» YOUR ASSIGNMENT
Reproduce the line containing "Таганрогская, д. 128 Б" and every line after it through the end of the records. Include nothing else.

» Collected data
________
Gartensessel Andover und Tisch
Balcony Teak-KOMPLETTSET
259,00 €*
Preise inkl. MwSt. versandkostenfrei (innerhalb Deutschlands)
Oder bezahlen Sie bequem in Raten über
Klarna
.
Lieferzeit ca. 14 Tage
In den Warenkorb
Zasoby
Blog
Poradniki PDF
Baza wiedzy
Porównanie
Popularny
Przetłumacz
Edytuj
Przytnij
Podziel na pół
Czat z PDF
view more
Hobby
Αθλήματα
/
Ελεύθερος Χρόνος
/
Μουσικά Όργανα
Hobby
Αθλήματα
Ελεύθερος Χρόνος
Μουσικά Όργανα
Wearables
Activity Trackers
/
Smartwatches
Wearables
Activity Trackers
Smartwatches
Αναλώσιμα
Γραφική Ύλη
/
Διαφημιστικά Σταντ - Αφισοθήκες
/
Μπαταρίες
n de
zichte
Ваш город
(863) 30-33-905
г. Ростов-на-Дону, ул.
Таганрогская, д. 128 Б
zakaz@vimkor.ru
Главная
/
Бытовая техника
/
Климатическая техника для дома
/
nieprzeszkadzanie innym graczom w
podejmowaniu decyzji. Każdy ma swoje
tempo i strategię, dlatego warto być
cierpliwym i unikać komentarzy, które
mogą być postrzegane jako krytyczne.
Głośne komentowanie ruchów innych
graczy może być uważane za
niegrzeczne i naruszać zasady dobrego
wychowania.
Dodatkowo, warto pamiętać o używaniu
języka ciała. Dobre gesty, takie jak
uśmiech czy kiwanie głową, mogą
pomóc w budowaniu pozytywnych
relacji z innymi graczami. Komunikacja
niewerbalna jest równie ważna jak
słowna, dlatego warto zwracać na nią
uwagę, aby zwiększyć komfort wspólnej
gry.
________
» RESPONSE AREA
Таганрогская, д. 128 Б
zakaz@vimkor.ru
Главная
/
Бытовая техника
/
Климатическая техника для дома
/
nieprzeszkadzanie innym graczom w
podejmowaniu decyzji. Każdy ma swoje
tempo i strategię, dlatego warto być
cierpliwym i unikać komentarzy, które
mogą być postrzegane jako krytyczne.
Głośne komentowanie ruchów innych
graczy może być uważane za
niegrzeczne i naruszać zasady dobrego
wychowania.
Dodatkowo, warto pamiętać o używaniu
języka ciała. Dobre gesty, takie jak
uśmiech czy kiwanie głową, mogą
pomóc w budowaniu pozytywnych
relacji z innymi graczami. Komunikacja
niewerbalna jest równie ważna jak
słowna, dlatego warto zwracać na nią
uwagę, aby zwiększyć komfort wspólnej
gry.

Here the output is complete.